男三人が、何故かもがき苦しんでいる。自分達の首を掻き毟り、何かを取ろうとしていた。そして、そのうち三人は泡を吹いて倒れた。
(なにが起こったの?)
混乱しながら目を凝らすと、男達の首には細い金糸の糸が絡み付いていたように見えた。
「まったく。手間かけさせないでほしいわ!」
憤慨しながら彼女はフードをとる。
鮮やかな金糸の髪が揺れた。
美しく流れる髪、白い肌、もしかして……!
「――月鵬さん?」
驚いたようすで振り返った彼女は、紛れもなく月鵬さんだった。
「ゆりちゃん? キャア! 元気だった!?」
「はい。元気です!」
歓喜に沸きながら走ってくる月鵬さんは、明るくて、元気で、なんだか別人のよう。特に喋り方が。

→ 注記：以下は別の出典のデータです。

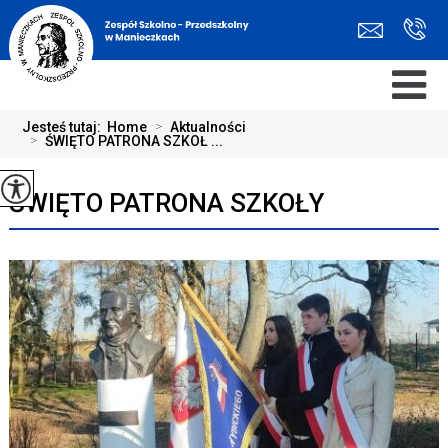
Jesteś tutaj:
Home
>
Aktualności
>
ŚWIĘTO PATRONA SZKOŁ ...
ŚWIĘTO PATRONA SZKOŁY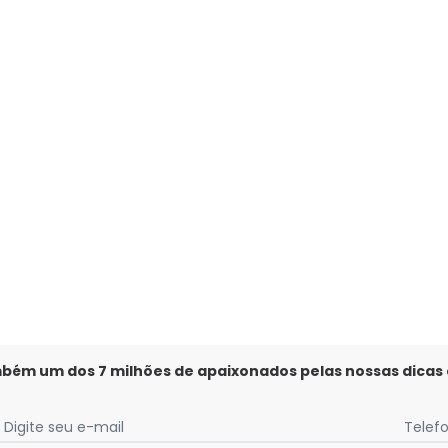
o com Bordado Azul Escuro
mbém um dos 7 milhões de apaixonados pelas nossas dicas
Digite seu e-mail
Telef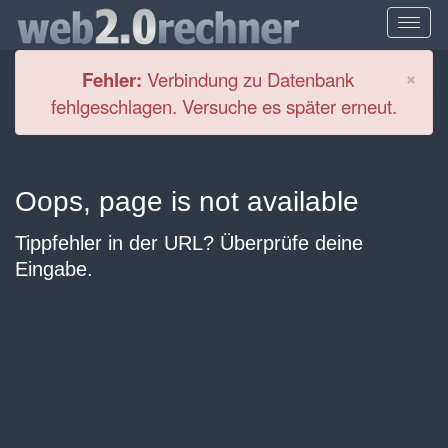
Cl
×
Fehler:
Verbindung zu Datenbank
fehlgeschlagen. Versuche es später erneut.
Oops, page is not available
Tippfehler in der URL? Überprüfe deine
Eingabe.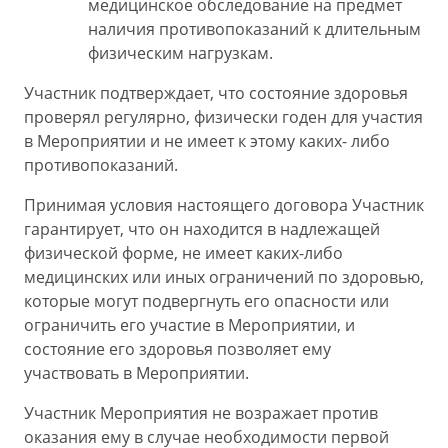
медицинское обследование на предмет
наличия противопоказаний к длительным
физическим нагрузкам.
Участник подтверждает, что состояние здоровья
проверял регулярно, физически годен для участия
в Мероприятии и не имеет к этому каких- либо
противопоказаний.
Принимая условия настоящего договора Участник
гарантирует, что он находится в надлежащей
физической форме, не имеет каких-либо
медицинских или иных ограничений по здоровью,
которые могут подвергнуть его опасности или
ограничить его участие в Мероприятии, и
состояние его здоровья позволяет ему
участвовать в Мероприятии.
Участник Мероприятия не возражает против
оказания ему в случае необходимости первой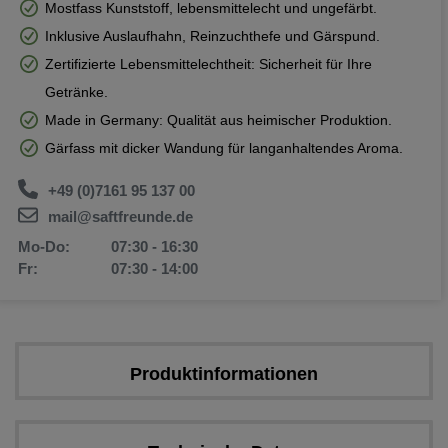
Mostfass Kunststoff, lebensmittelecht und ungefärbt.
Inklusive Auslaufhahn, Reinzuchthefe und Gärspund.
Zertifizierte Lebensmittelechtheit: Sicherheit für Ihre
Getränke.
Made in Germany: Qualität aus heimischer Produktion.
Gärfass mit dicker Wandung für langanhaltendes Aroma.
+49 (0)7161 95 137 00
mail@saftfreunde.de
Mo-Do:
07:30 - 16:30
Fr:
07:30 - 14:00
Produktinformationen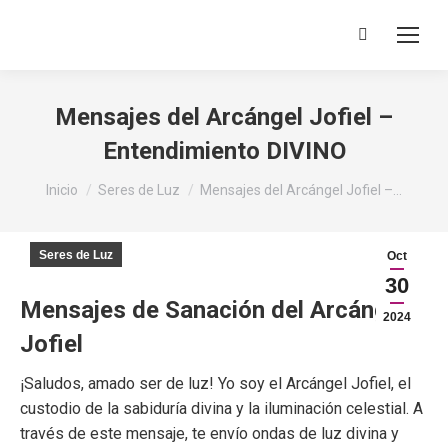
Buscar:
Mensajes del Arcángel Jofiel –
Entendimiento DIVINO
Estás aquí:
Inicio
Seres de Luz
Mensajes del Arcángel Jofiel –…
Seres de Luz
Oct
30
Mensajes de Sanación del Arcángel
2024
Jofiel
¡Saludos, amado ser de luz! Yo soy el Arcángel Jofiel, el
custodio de la sabiduría divina y la iluminación celestial. A
través de este mensaje, te envío ondas de luz divina y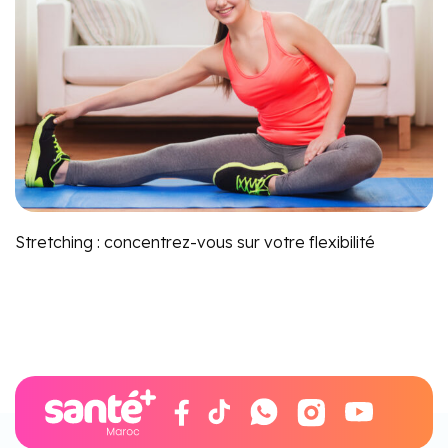
Stretching : concentrez-vous sur votre flexibilité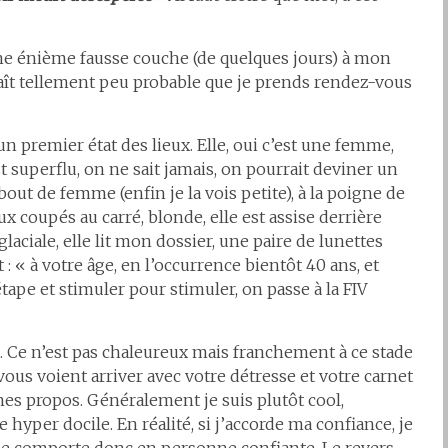
 une énième fausse couche (de quelques jours) à mon
raît tellement peu probable que je prends rendez-vous
 un premier état des lieux. Elle, oui c’est une femme,
 superflu, on ne sait jamais, on pourrait deviner un
out de femme (enfin je la vois petite), à la poigne de
eux coupés au carré, blonde, elle est assise derrière
aciale, elle lit mon dossier, une paire de lunettes
 : « à votre âge, en l’occurrence bientôt 40 ans, et
tape et stimuler pour stimuler, on passe à la FIV
e. Ce n’est pas chaleureux mais franchement à ce stade
us voient arriver avec votre détresse et votre carnet
mes propos. Généralement je suis plutôt cool,
hyper docile. En réalité, si j’accorde ma confiance, je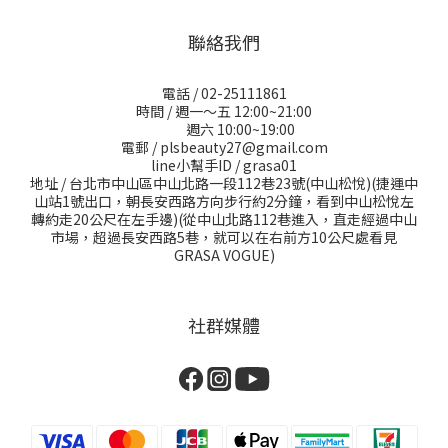
聯絡我們
電話 / 02-25111861
時間 / 週一～五 12:00~21:00
週六 10:00~19:00
電郵 / plsbeauty27@gmail.com
line小幫手ID / grasa01
地址 / 台北市中山區中山北路一段112巷23號(中山松悅)(捷運中
山站1號出口，朝長安西路方向步行約2分鐘，看到中山松悅左
轉約走20公尺在左手邊)(從中山北路112巷進入，直走經過中山
市場，超過長安西路5巷，就可以在右前方10公尺處看見
GRASA VOGUE)
社群媒體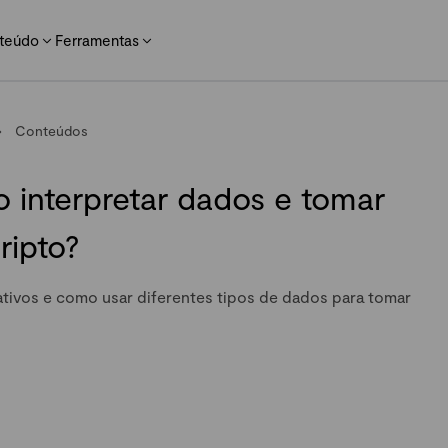
teúdo
Ferramentas
Conteúdos
 interpretar dados e tomar
ripto?
ativos e como usar diferentes tipos de dados para tomar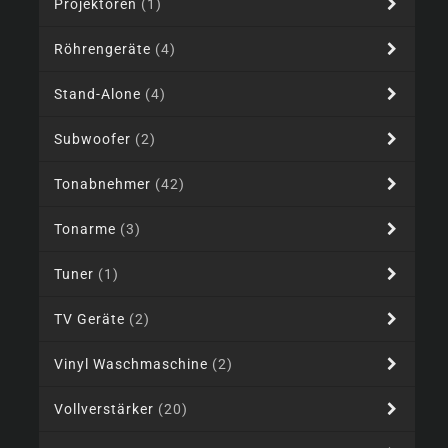
Projektoren
(1)
Röhrengeräte
(4)
Stand-Alone
(4)
Subwoofer
(2)
Tonabnehmer
(42)
Tonarme
(3)
Tuner
(1)
TV Geräte
(2)
Vinyl Waschmaschine
(2)
Vollverstärker
(20)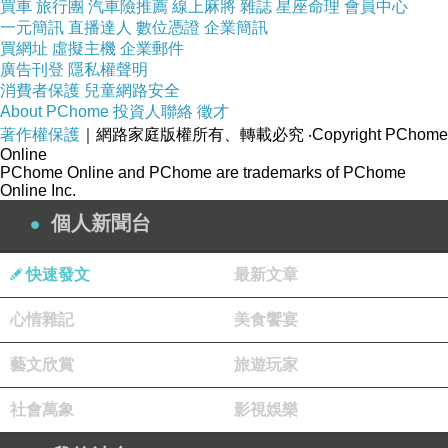
買車
旅行團
汽車險推薦
線上麻將
雜誌
星座命理
會員中心
一元簡訊
直播達人
數位憑證
企業簡訊
買網址
虛擬主機
企業郵件
廣告刊登
隱私權聲明
消費者保護
兒童網路安全
About PChome
投資人聯絡
徵才
著作權保護
｜網路家庭版權所有、轉載必究
‧Copyright PChome
Online
除了祭祀孔子之外， 還有媽祖、關公和龍王 ， 各路神明在此齊聚一
PChome Online and PChome are trademarks of PChome
Online Inc.
很特別!
個人新聞台
快速發文
最新文章
心情雜記
美食饗宴
藝文欣賞
旅遊玩家
社會萬象
影視娛樂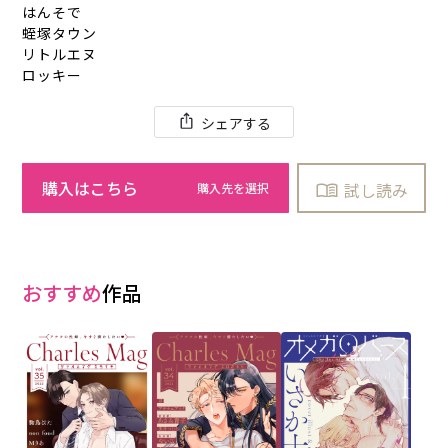
はんそで
蛭塚タウン
リトルエヌ
ロッキー
シェアする
購入はこちら
試し読み
おすすめ
作品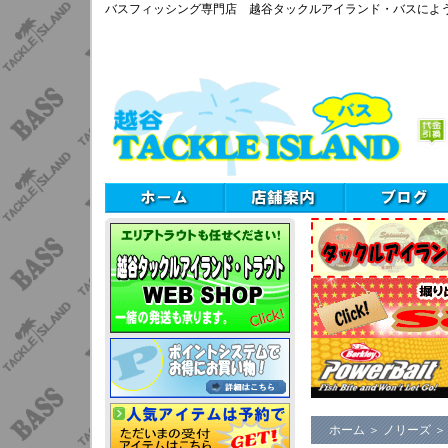
バスフィッシング専門店 越谷タックルアイランド・バスによ
ホーム
＞
ノリーズ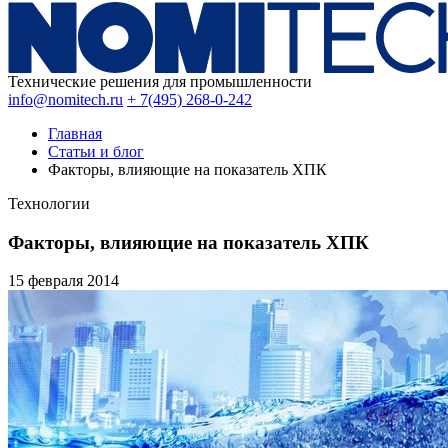
Технические решения для промышленности
info@nomitech.ru
+ 7(495) 268-0-242
Главная
Статьи и блог
Факторы, влияющие на показатель ХПК
Технологии
Факторы, влияющие на показатель ХПК
15 февраля
2014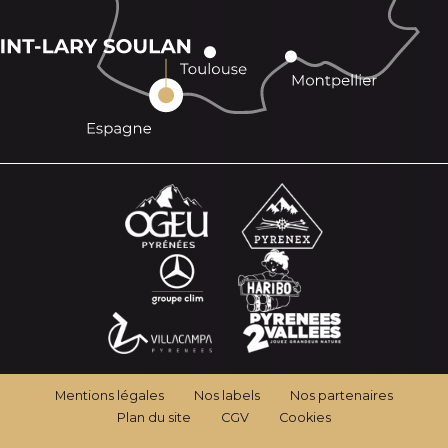
Mentions légales
Nos labels
Nos partenaires
Plan du site
CGV
Cookies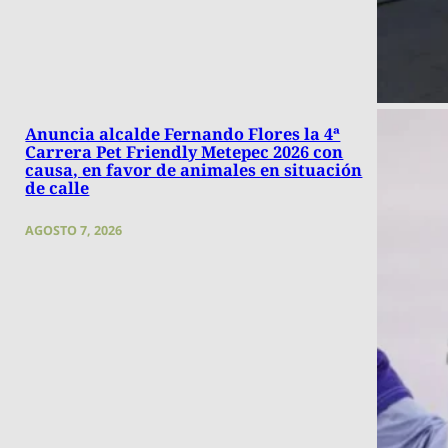
Anuncia alcalde Fernando Flores la 4ª
Carrera Pet Friendly Metepec 2026 con
causa, en favor de animales en situación
de calle
AGOSTO 7, 2026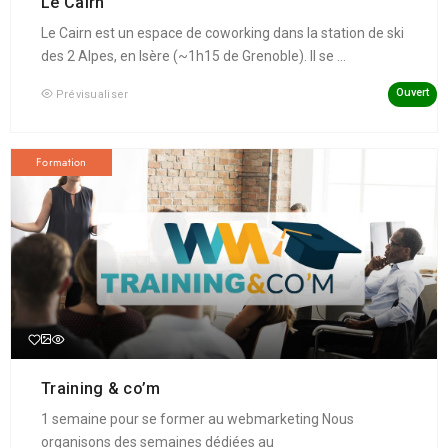
Le Cairn
Le Cairn est un espace de coworking dans la station de ski
des 2 Alpes, en Isère (~1h15 de Grenoble). Il se ...
Ouvert
Prévisualiser
Formation
Training & co’m
1 semaine pour se former au webmarketing Nous
organisons des semaines dédiées au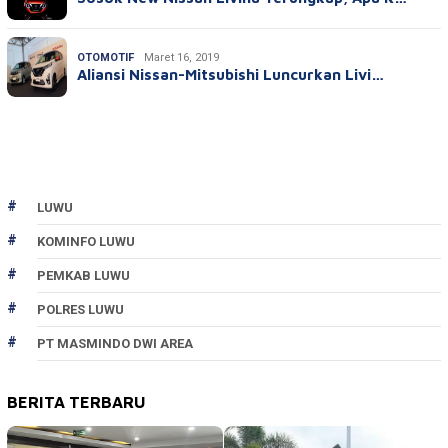
OTOMOTIF
Maret 16, 2019
Aliansi Nissan-Mitsubishi Luncurkan Livi…
LUWU
KOMINFO LUWU
PEMKAB LUWU
POLRES LUWU
PT MASMINDO DWI AREA
BERITA TERBARU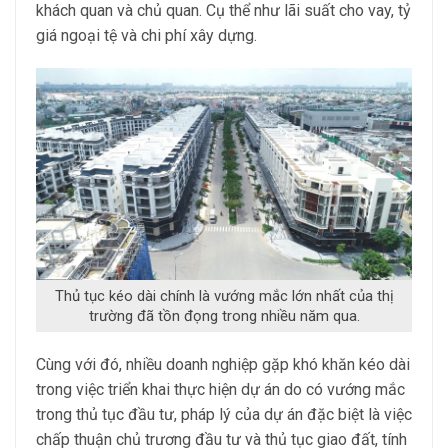
khách quan và chủ quan. Cụ thể như lãi suất cho vay, tỷ
giá ngoại tệ và chi phí xây dựng.
Thủ tục kéo dài chính là vướng mắc lớn nhất của thị
trường đã tồn đọng trong nhiều năm qua.
Cùng với đó, nhiều doanh nghiệp gặp khó khăn kéo dài
trong việc triển khai thực hiện dự án do có vướng mắc
trong thủ tục đầu tư, pháp lý của dự án đặc biệt là việc
chấp thuận chủ trương đầu tư và thủ tục giao đất, tính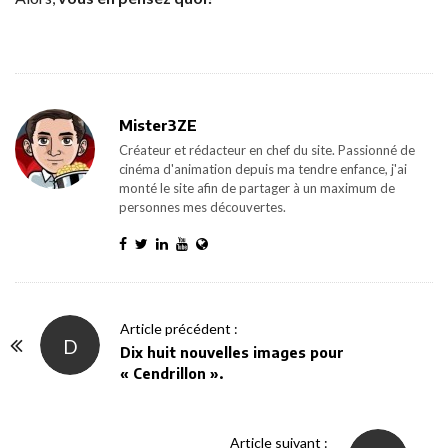
Mister3ZE
Créateur et rédacteur en chef du site. Passionné de
cinéma d'animation depuis ma tendre enfance, j'ai
monté le site afin de partager à un maximum de
personnes mes découvertes.
P
Article précédent :
D
o
Dix huit nouvelles images pour
« Cendrillon ».
s
t
N
Article suivant :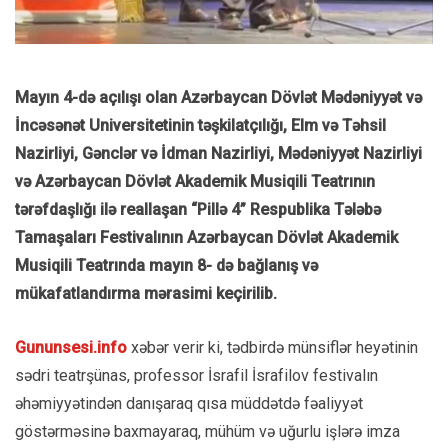
Mayın 4-də açılışı olan Azərbaycan Dövlət Mədəniyyət və
İncəsənət Universitetinin təşkilatçılığı, Elm və Təhsil
Nazirliyi, Gənclər və İdman Nazirliyi, Mədəniyyət Nazirliyi
və Azərbaycan Dövlət Akademik Musiqili Teatrının
tərəfdaşlığı ilə reallaşan “Pillə 4” Respublika Tələbə
Tamaşaları Festivalının Azərbaycan Dövlət Akademik
Musiqili Teatrında mayın 8- də bağlanış və
mükafatlandırma mərasimi keçirilib.
Gununsesi.info
xəbər verir ki, tədbirdə münsiflər heyətinin
sədri teatrşünas, professor İsrafil İsrafilov festivalın
əhəmiyyətindən danışaraq qısa müddətdə fəaliyyət
göstərməsinə baxmayaraq, mühüm və uğurlu işlərə imza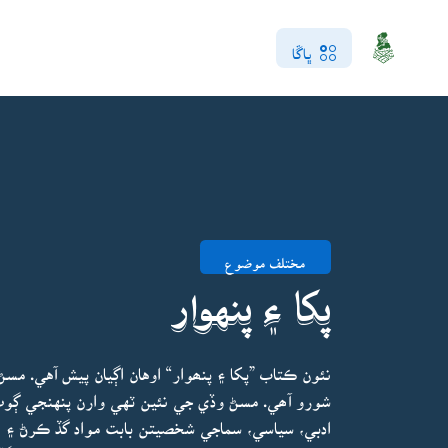
ڀاڱا
مختلف موضوع
پکا ۽ پنهوار
نئون ڪتاب ”پکا ۽ پنھوار“ اوهان اڳيان پيش آهي. م
شورو آھي. مسڻ وڏي جي نئين ٽهي وارن پنهنجي ڳوٺ،
ادبي، سياسي، سماجي شخصيتن بابت مواد گڏ ڪرڻ ۽ ا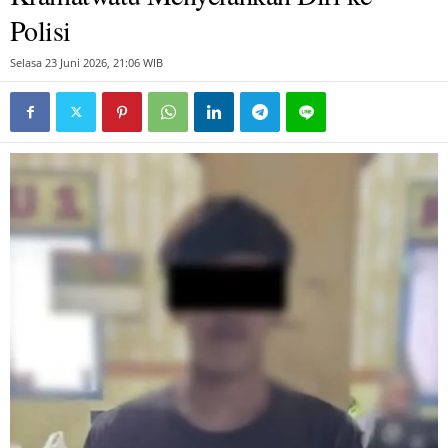
Polisi
Selasa 23 Juni 2026, 21:06 WIB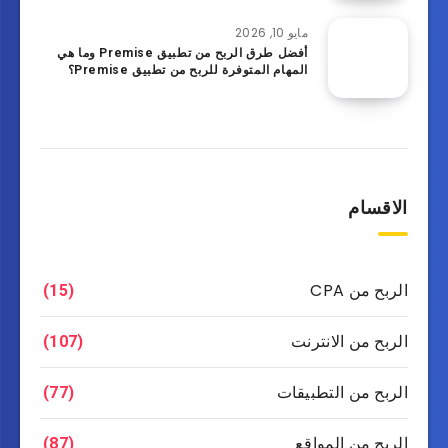
مايو 10, 2026
أفضل طرق الربح من تطبيق Premise وما هي
المهام المتوفرة للربح من تطبيق Premise؟
الاقسام
الربح من CPA
(15)
الربح من الانترنت
(107)
الربح من التطبيقات
(77)
الربح من المواقع
(87)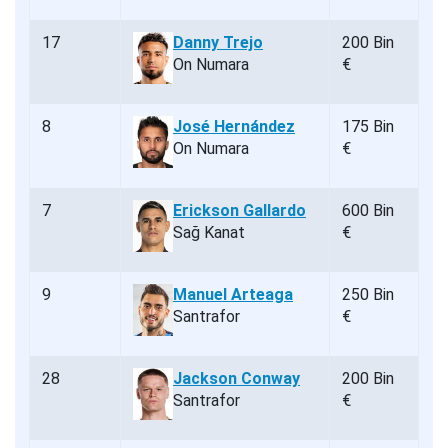
17
Danny Trejo
200 Bin
On Numara
€
8
José Hernández
175 Bin
On Numara
€
7
Erickson Gallardo
600 Bin
Sağ Kanat
€
9
Manuel Arteaga
250 Bin
Santrafor
€
28
Jackson Conway
200 Bin
Santrafor
€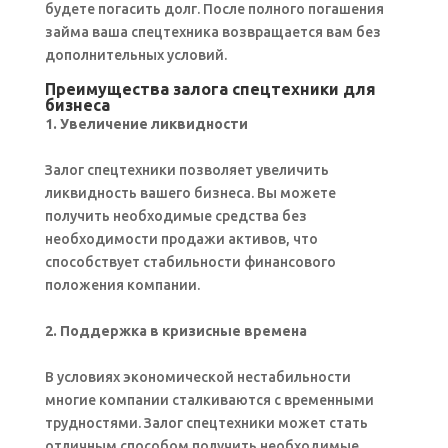
будете погасить долг. После полного погашения
займа ваша спецтехника возвращается вам без
дополнительных условий.
Преимущества залога спецтехники для
бизнеса
1. Увеличение ликвидности
Залог спецтехники позволяет увеличить
ликвидность вашего бизнеса. Вы можете
получить необходимые средства без
необходимости продажи активов, что
способствует стабильности финансового
положения компании.
2. Поддержка в кризисные времена
В условиях экономической нестабильности
многие компании сталкиваются с временными
трудностями. Залог спецтехники может стать
отличным способом получить необходимые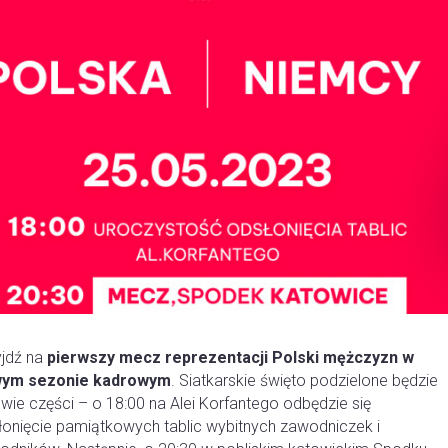
yjdź na
pierwszy mecz reprezentacji Polski mężczyzn w
ym sezonie kadrowym
. Siatkarskie święto podzielone będzie
wie części – o 18:00 na Alei Korfantego odbędzie się
łonięcie pamiątkowych tablic wybitnych zawodniczek i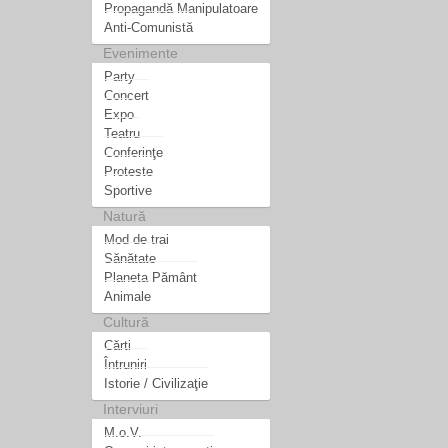
Propagandă Manipulatoare
Anti-Comunistă
Evenimente
Party
Concert
Expo
Teatru
Conferinţe
Proteste
Sportive
Natură
Mod de trai
Sănătate
Planeta Pământ
Animale
Cultură
Cărti
Întruniri
Istorie / Civilizaţie
Interviuri
M.o.V.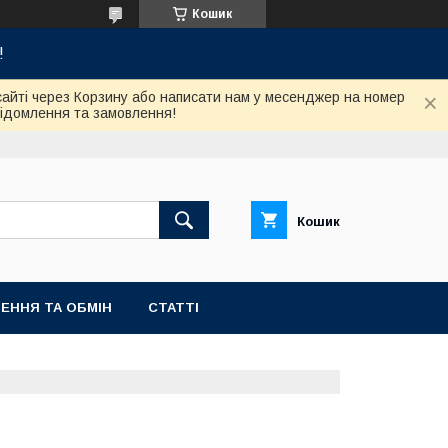
Кошик
!
сайті через Корзину або написати нам у месенджер на номер
відомлення та замовлення!
Кошик
ЕННЯ ТА ОБМІН
СТАТТІ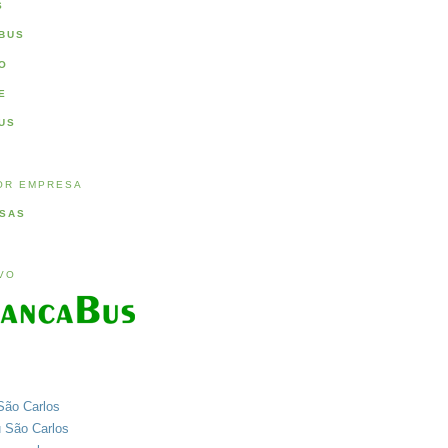
S
BUS
O
E
US
OR EMPRESA
SAS
IVO
São Carlos
u São Carlos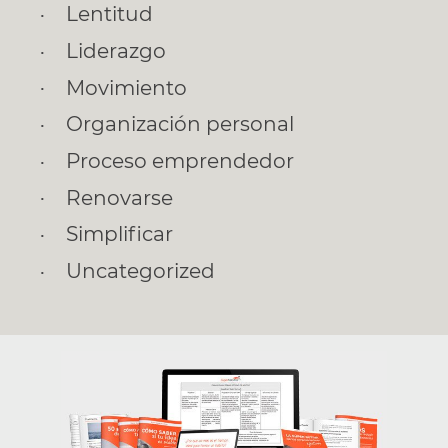
Lentitud
Liderazgo
Movimiento
Organización personal
Proceso emprendedor
Renovarse
Simplificar
Uncategorized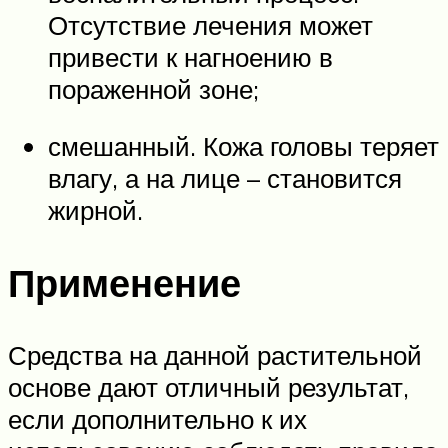
Отсутствие лечения может
привести к нагноению в
пораженной зоне;
смешанный. Кожа головы теряет
влагу, а на лице – становится
жирной.
Применение
Средства на данной растительной
основе дают отличный результат,
если дополнительно к их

私が戸惑っている間に、月鵬さんは私が知ってる月鵬さんに戻った。
「良かったです。心配してたんですよ」
大人びた感じで、にこりと笑う。
もしかして、さっきのが本当の月鵬さんだったりして。
「あの、あの人達どうしたんですか?」
「ああ、大丈夫。死んでませんよ。気絶しただけです」
良かった。人殺しの現場を目撃したんじゃなくて。そんなの見ちゃったらトラウマもんだよ。
「いつからこの町に?」
「今日です」
「入国証持ってたんですね。良かったです」
私が笑いかけると、月鵬さんは苦笑を返した。
(ん? 持ってたんじゃないの? じゃなきゃ入れないはずだよね?)
私が首を傾げると、月鵬さんは、「まあ、そうですね」と、にこりと笑った。
持ってたってことで良いのかな?
「谷中様はどうしてこの町に?」
「私はこの町の近くで目覚めたんですよ。クロちゃんと一緒に」
月鵬さんが一瞬、口の中で、「クロちゃん?」と自問する。
あ、そっか。私がクロちゃんって呼んでるの知らないのか。
「――黒田様と?」
当たりをつけたのか、月鵬さんが尋ねた。
「はい」
私が首を縦に振ると、月鵬さんは若干驚きながら、「へえ……」と頷いた。
「月鵬さんは今までどうしてました?」
「私は、美章の緋梓(ヒシダ)という村のはずれで目覚めました。それから、二週間くらいかけてこの町へ」
「へえ、大変でしたね」
「いえ、そうでもありませんよ」
「これからどうするんですか?」
月鵬さんはちょっと困った顔をした。
「岐附へ帰ろうとは思っていますが……」と、言葉を濁す。
入国証は持ってるようだし、お金でも足りないのかな?
「……とりあえず、家に来ませんか?」
「え?」
「って言っても、クロちゃん家なんですけどね」
私がわざと冗談ぽく言って舌を出すと、月鵬さんは目元を優しく細めた。